Run through these before marking work in this area complete:

- [ ] Calculation Procedure version is activated (`IsActive = true` on `ExpressionSetVersion`)
- [ ] Every Calculation Matrix referenced in a Lookup step has an active version covering the expected execution date range
- [ ] Input variable names in the procedure match the column API names in the matrix exactly (case-sensitive)
- [ ] Output variables mapped from matrix columns have compatible data types (mismatch causes runtime null or cast error)
- [ ] SubExpression step targets are activated before the parent procedure is activated
- [ ] Built-in test execution passes with representative inputs including boundary values
- [ ] Procedure is callable from the intended consumer (OmniScript action, Integration Procedure element, or Apex Connect API)
- [ ] Matrix versioning strategy documented: which version is authoritative for which date range

---

## Salesforce-Specific Gotchas

Non-obvious platform behaviors that cause real production problems:

1. **Matrix lookup returns first matching row only** — If multiple matrix rows satisfy the input criteria, the platform returns the first match. Row order within a version is not guaranteed by name; use unique input column combinations to ensure deterministic results. Duplicate input combos will cause inconsistent pricing or eligibility results that are hard to reproduce.

2. **Inactive procedure version causes silent failure at runtime** — Calling a procedure whose version is not active results in an error, not an empty result. If you create a new version to fix a bug, you must explicitly activate it and verify the old version is deactivated. The UI does not warn you at call time if the target is inactive.

3. **Data type mismatch between matrix column and variable produces null** — If the Calculation Procedure variable is declared as `Numeric` and the matrix output column returns a `Text` value (or vice versa), the mapped variable silently receives null. Always verify column data types in the matrix definition match the variable data type in the procedure. This is the most common cause of downstream `NullPointerException` in calculations.

4. **Matrix version rank gap causes wrong-version selection** — When two matrix versions overlap in date range, the version with the higher `Rank` wins. If versions are created with the same `Rank` and overlapping dates, behavior is non-deterministic. Always assign distinct, intentional ranks.

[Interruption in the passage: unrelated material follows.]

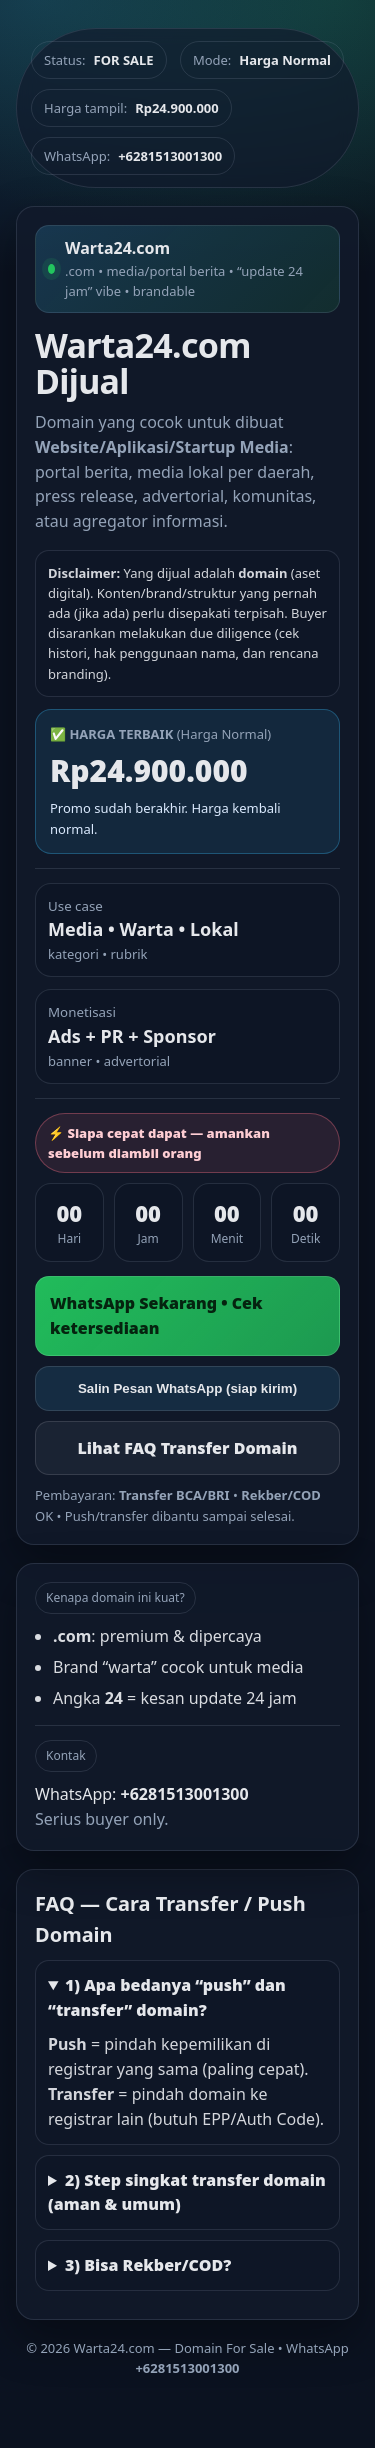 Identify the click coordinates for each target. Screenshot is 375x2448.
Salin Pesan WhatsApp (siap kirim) (187, 1388)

5. **Sub-procedure activation order matters** — If a parent procedure is activated while a child SubExpression target is inactive, the parent will error at runtime when the sub-expression step executes. Activate child procedures first, parent last.

---

## Output Artifacts

| Artifact | Description |
|---|---|
| Calculation Procedure variable contract | Input and output variable names, types, and required/optional status for the procedure |
| Calculation Matrix column definition | Input columns, output columns, data types, and versioning schedule |
| Review findings report | Step-by-step issues found in an existing procedure: activation status, type mismatches, lookup key uniqueness, version gaps |

---

## Related Skills

- **omnistudio/integration-procedures** — Use when the Calculation Procedure is one step inside a larger orchestration that reads from or writes to external systems or Salesforce data.
- **omnistudio/flexcard-design-patterns** — Use when the output of a Calculation Procedure needs to be displayed in a FlexCard component and the data binding approach is unclear.